Вдруг я заметил старуху; она сидела на стуле в другом углу кухни и, видно, была очень занята какой-то работой.

Я ущипнул Паради за руку.

— Вот красавица хозяйка. Поухаживай за ней!

Паради с гордым равнодушием махнул рукой. Плевать ему на женщин: ведь уже полтора года все женщины, которых он видит, не для него. А если б даже они и были для него, все равно наплевать!

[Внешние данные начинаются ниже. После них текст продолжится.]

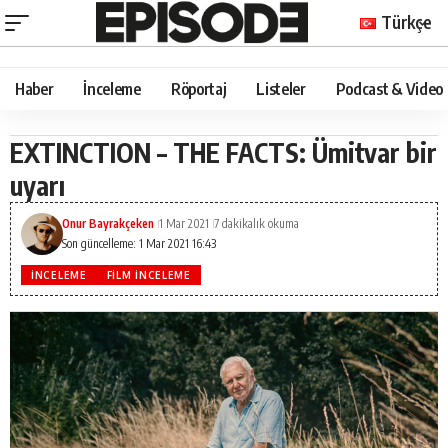
Türkçe
Haber
İnceleme
Röportaj
Listeler
Podcast & Video
EXTINCTION – THE FACTS: Ümitvar bir
uyarı
Onur Bayrakçeken
1 Mar 2021
7 dakikalık okuma
Son güncelleme: 1 Mar 2021 16:43
İNCELEME
FILM İNCELEME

— Молодая или старая, все равно! — сказал он и зевнул.

Но все-таки от нечего делать, от нежелания уйти он подошел к этой старухе.

— Добрый вечер, бабушка! — пробормотал он, еще не кончив зевать.

— Добрый вечер, детки! — прошамкала старуха.

Вблизи мы ее разглядели. Она — сморщенная, сгорбленная, скрюченная; бледное лицо похоже на циферблат стенных часов.

А что она делала? Поместившись между стулом и краем стола, она старательно чистила ботинки. Это был тяжелый труд для ее детских рук; они двигались неуверенно; иногда она попадала щеткой мимо, а ботинки были прегрязные.

Заметив, что мы на нее смотрим, она сказала, что должна непременно в этот вечер почистить ботинки своей внучки, которая рано утром отправляется в город, где работает модисткой.

Паради нагнулся, чтобы получше рассмотреть эти ботинки. Вдруг он протянул к ним руку.

— Дайте-ка, бабушка! Я вам в два счета начищу эти башмачки.

Старуха отрицательно покачала головой и пожала плечами.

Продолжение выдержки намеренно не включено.